:: DATA RECORDS ::
..........

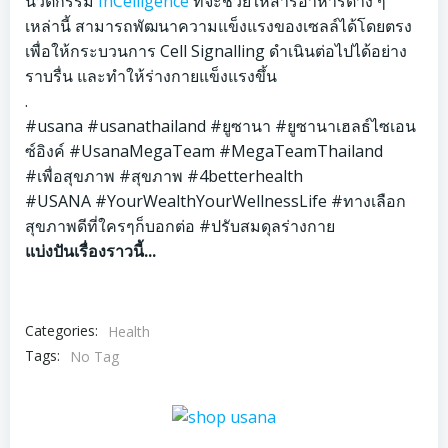
นวัตกรรม
InCelligence
ที่จะช่วยให้สารอาหารต่าง ๆ
เหล่านี้ สามารถพัฒนาความแข็งแรงของเซลล์ได้โดยตรง
เพื่อให้กระบวนการ Cell Signalling ดำเนินต่อไปได้อย่าง
ราบรื่น และทำให้ร่างกายแข็งแรงขึ้น
.
#usana
#usanathailand
#ยูซานา
#ยูซานาเฮลธ์ไซเอน
ซ์อิงค์
#UsanaMegaTeam
#MegaTeamThailand
#เพื่อสุขภาพ
#สุขภาพ
#4betterhealth
#USANA
#YourWealthYourWellnessLife
#ทางเลือก
สุขภาพดีที่ใครๆก็บอกต่อ
#ปรับสมดุลร่างกาย
แบ่งปันเรื่องราวนี้...
Categories:
Health
Tags:
No Tag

..........

:: REQUIRED WORK ::
Every entry above is to be set down exactly; the pictures are to be left out.

:: EXERCISE ANSWER ::
นวัตกรรม
InCelligence
ที่จะช่วยให้สารอาหารต่าง ๆ
เหล่านี้ สามารถพัฒนาความแข็งแรงของเซลล์ได้โดยตรง
เพื่อให้กระบวนการ Cell Signalling ดำเนินต่อไปได้อย่าง
ราบรื่น และทำให้ร่างกายแข็งแรงขึ้น
.
#usana
#usanathailand
#ยูซานา
#ยูซานาเฮลธ์ไซเอน
ซ์อิงค์
#UsanaMegaTeam
#MegaTeamThailand
#เพื่อสุขภาพ
#สุขภาพ
#4betterhealth
#USANA
#YourWealthYourWellnessLife
#ทางเลือก
สุขภาพดีที่ใครๆก็บอกต่อ
#ปรับสมดุลร่างกาย
แบ่งปันเรื่องราวนี้...
Categories:
Health
Tags:
No Tag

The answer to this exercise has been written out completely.